DATA EXCERPTS section start

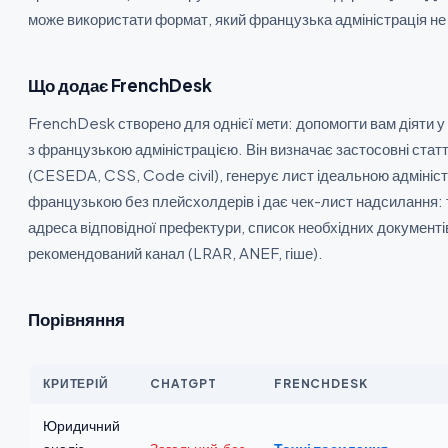
може використати формат, який французька адміністрація не
Що додає FrenchDesk
FrenchDesk створено для однієї мети: допомогти вам діяти у
з французькою адміністрацією. Він визначає застосовні статт
(CESEDA, CSS, Code civil), генерує лист ідеальною адмініс
французькою без плейсхолдерів і дає чек-лист надсилання:
адреса відповідної префектури, список необхідних документі
рекомендований канал (LRAR, ANEF, гіше).
Порівняння
КРИТЕРІЙ
CHATGPT
FRENCHDESK
Юридичний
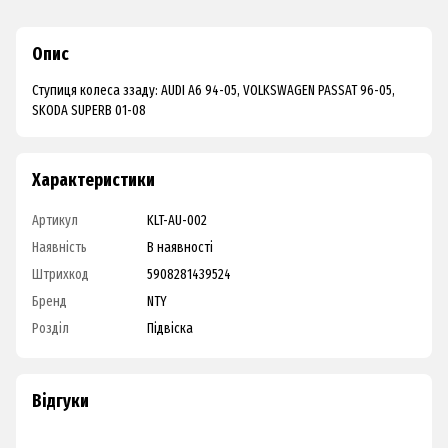
Опис
Ступиця колеса ззаду: AUDI A6 94-05, VOLKSWAGEN PASSAT 96-05,
SKODA SUPERB 01-08
Характеристики
Артикул
KLT-AU-002
Наявність
В наявності
Штрихкод
5908281439524
Бренд
NTY
Розділ
Підвіска
Відгуки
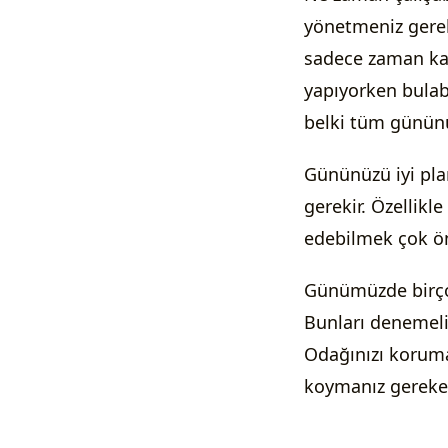
yönetmeniz gere
sadece zaman kayb
yapıyorken bulabi
belki tüm gününü
Gününüzü iyi pla
gerekir. Özellikl
edebilmek çok ö
Günümüzde birço
Bunları denemelis
Odağınızı korumak
koymanız gerekeb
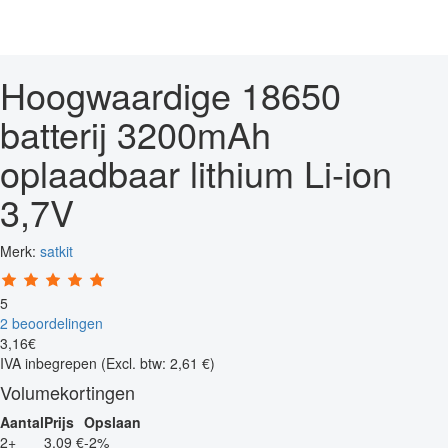
Hoogwaardige 18650
batterij 3200mAh
oplaadbaar lithium Li-ion
3,7V
Merk:
satkit
5
2 beoordelingen
3
,
16
€
IVA inbegrepen
(Excl. btw: 2,61 €)
Volumekortingen
Aantal
Prijs
Opslaan
2+
3,09 €
-2%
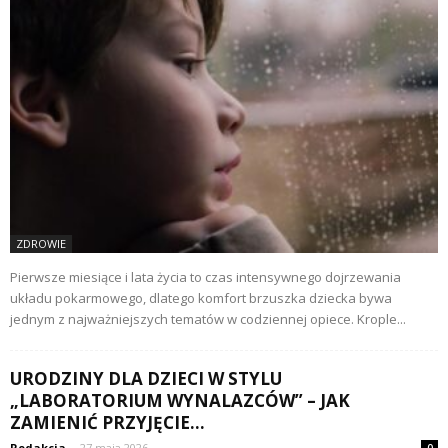
ZDROWIE
Pierwsze miesiące i lata życia to czas intensywnego dojrzewania
układu pokarmowego, dlatego komfort brzuszka dziecka bywa
jednym z najważniejszych tematów w codziennej opiece. Krople...
URODZINY DLA DZIECI W STYLU
„LABORATORIUM WYNALAZCÓW” – JAK
ZAMIENIĆ PRZYJĘCIE...
Redakcja
-
27 maja 2026
0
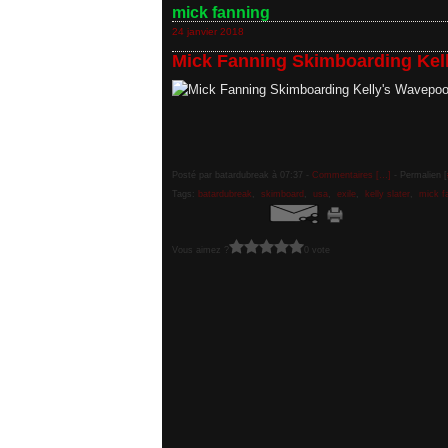
mick fanning
24 janvier 2018
Mick Fanning Skimboarding Kel
Posté par batardubreak à 07:37 -
Commentaires [
…
]
- Permalien [
Tags:
batardubreak
,
skimboard
,
usa
,
exile
,
kelly slater
,
mick f
Vous aimez ?
0 vote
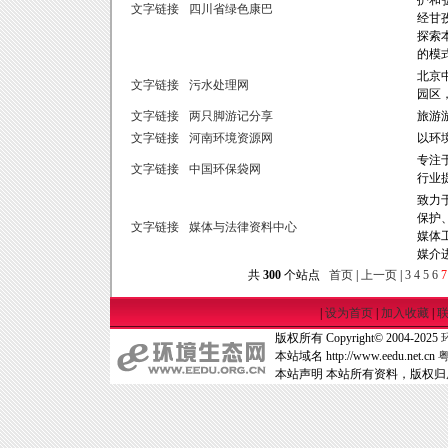
护和
文字链接
四川省绿色康巴
经甘
探索
的模
北京
文字链接
污水处理网
园区
文字链接
两只脚游记分享
旅游
文字链接
河南环境资源网
以环
专注
文字链接
中国环保袋网
行业
致力
保护
文字链接
媒体与法律资料中心
媒体
媒介
共
300
个站点
首页
|
上一页
|
3
4
5
6
7
|
设为首页
|
加入收藏
|
版权所有 Copyright© 2004-2025
本站域名 http://www.eedu.net.cn
粤
本站声明 本站所有资料，版权归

DATA EXCERPTS section end

ASSIGNMENT
Return every line of the data above in which "французькою" appears.

TASK OUTPUT
з французькою адміністрацією. Він визначає застосовні статт
французькою без плейсхолдерів і дає чек-лист надсилання:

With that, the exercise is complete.